(whoops, I wrote this a while ago and never published it)
A month or two ago I was chosen to play the part of the “REST advocate” at the SD Forum Web Services Conference in Santa Clara. For the past several years I’ve had a “REST vs. SOAP” slide in my stock Amazon Web Services presentation.
Although in reality I am not anti-SOAP or some sort of REST bigot, I do find a number of things attractive about the REST model. Since I wrote a bunch of these down in advance of the conference and didn’t get to use all of them in the limited amount of time that was available, here they are for posterity.
- REST builds on what people know — the HTTP protocol, XML, XSLT, and basic knowledge of string processing.
- REST is easy to demo — just load a URL into a browser.

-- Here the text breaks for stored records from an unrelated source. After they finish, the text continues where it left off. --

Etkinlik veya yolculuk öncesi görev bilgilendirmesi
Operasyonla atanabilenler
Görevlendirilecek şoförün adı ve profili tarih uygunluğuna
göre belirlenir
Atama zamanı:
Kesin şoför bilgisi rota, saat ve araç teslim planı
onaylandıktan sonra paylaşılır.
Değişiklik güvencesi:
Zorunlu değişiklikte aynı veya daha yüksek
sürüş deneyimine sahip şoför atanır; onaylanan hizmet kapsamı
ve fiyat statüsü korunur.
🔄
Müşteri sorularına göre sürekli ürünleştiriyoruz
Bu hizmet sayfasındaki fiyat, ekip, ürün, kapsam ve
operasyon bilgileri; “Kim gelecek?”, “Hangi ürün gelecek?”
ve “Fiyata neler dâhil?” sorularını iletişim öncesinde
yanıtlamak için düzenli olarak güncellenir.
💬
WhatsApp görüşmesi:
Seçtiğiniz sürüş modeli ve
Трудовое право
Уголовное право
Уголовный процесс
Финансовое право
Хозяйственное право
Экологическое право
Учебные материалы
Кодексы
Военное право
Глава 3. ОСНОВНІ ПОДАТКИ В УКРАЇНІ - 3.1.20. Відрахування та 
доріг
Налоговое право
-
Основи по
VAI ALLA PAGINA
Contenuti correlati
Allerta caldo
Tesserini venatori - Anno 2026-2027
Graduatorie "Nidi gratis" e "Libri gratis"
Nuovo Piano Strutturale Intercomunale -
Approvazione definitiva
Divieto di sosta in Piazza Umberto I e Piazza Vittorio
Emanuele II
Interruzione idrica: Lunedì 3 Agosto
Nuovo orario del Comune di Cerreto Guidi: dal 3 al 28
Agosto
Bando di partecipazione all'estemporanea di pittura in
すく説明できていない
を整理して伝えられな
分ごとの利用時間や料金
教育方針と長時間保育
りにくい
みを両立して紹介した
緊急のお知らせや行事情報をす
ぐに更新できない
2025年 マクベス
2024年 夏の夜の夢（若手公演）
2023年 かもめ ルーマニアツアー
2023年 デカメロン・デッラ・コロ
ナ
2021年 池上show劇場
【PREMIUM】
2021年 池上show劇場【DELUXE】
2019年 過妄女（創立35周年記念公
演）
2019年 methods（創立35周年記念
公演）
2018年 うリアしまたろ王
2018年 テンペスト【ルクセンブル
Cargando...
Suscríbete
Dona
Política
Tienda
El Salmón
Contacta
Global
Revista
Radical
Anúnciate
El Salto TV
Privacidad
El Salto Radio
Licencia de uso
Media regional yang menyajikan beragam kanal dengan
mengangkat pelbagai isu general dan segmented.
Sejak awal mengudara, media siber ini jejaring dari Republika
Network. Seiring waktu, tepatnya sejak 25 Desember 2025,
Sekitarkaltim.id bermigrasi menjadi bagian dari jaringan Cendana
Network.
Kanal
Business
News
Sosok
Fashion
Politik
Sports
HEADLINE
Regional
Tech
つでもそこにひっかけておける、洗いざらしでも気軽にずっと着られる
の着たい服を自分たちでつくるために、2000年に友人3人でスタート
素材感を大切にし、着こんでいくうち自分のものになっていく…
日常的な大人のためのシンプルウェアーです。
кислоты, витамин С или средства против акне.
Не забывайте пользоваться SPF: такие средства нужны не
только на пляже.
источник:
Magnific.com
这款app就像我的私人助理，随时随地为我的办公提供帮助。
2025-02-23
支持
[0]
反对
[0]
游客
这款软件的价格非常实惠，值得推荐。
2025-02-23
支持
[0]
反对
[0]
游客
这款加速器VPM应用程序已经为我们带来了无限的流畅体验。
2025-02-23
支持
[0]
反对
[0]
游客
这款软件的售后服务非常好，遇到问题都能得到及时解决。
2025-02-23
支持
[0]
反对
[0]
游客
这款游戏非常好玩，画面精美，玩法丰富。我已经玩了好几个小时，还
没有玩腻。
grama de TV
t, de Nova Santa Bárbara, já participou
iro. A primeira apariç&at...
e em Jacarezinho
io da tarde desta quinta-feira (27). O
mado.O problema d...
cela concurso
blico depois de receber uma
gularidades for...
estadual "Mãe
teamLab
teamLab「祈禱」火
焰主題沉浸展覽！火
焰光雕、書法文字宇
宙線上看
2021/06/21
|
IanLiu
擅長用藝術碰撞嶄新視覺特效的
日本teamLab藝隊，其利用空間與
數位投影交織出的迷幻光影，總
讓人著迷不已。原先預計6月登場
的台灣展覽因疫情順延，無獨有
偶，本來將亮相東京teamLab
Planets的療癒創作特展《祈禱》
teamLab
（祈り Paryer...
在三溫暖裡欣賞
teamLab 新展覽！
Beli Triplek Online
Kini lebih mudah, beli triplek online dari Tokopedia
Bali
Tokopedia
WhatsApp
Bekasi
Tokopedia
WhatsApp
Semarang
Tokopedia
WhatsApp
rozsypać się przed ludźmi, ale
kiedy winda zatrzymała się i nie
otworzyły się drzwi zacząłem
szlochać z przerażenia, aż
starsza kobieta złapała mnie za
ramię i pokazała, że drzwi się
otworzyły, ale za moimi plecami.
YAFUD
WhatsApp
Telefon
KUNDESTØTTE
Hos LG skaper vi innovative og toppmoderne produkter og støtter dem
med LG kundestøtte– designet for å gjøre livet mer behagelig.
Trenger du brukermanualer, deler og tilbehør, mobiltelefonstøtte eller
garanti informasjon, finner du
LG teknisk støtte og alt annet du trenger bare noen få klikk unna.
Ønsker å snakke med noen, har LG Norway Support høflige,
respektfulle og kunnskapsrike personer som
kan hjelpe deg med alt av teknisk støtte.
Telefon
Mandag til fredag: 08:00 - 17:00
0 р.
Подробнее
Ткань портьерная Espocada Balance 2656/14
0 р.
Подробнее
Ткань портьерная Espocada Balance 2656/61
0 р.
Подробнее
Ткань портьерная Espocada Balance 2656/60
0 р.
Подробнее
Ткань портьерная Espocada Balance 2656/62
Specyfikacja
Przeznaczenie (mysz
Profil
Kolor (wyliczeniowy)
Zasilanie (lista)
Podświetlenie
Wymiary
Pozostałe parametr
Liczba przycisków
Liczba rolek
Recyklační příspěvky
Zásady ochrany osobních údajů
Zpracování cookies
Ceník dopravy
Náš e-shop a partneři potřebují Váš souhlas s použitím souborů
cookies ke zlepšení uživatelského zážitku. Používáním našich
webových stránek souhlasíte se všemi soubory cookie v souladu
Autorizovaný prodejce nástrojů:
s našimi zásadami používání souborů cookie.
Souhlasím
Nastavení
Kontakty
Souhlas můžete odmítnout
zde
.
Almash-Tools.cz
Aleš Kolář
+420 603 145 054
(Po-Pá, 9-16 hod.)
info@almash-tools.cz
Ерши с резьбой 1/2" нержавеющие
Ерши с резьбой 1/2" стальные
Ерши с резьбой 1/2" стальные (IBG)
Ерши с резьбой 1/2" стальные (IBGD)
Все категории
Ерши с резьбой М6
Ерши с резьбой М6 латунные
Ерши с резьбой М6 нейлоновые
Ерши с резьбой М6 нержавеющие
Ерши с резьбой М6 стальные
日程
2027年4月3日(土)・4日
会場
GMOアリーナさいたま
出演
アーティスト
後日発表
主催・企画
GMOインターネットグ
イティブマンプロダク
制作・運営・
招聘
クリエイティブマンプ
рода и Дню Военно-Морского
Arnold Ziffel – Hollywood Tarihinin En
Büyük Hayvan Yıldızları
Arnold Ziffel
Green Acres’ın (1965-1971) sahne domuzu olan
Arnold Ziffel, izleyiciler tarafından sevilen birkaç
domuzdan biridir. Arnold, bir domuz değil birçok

The results are self-evident and the mental wheels start to turn when people see this in action.
- Potential REST URLs are easy to test; again, just load them into a browser.
- REST results can be formatted for display using XSLT.
- REST output is efficient for the server to generate and efficient for the client to process.
- Almost any language and platform can easily do an HTTP GET operation.
- Developers can attack REST XML output at their own level, using the skills and tools that they know. They can use the DOM, they can use XSLT, they can use regular expressions, or they can use simple Visual Basic-style string processing (instr, left, right, mid, and the like).
So what don’t I like:
- There’s no tool or toolkit support.
- There’s no equivalent of WSDL for REST. Some people have told me that the newest version of WSDL can in fact describe a REST URL but I don’t know enough to say.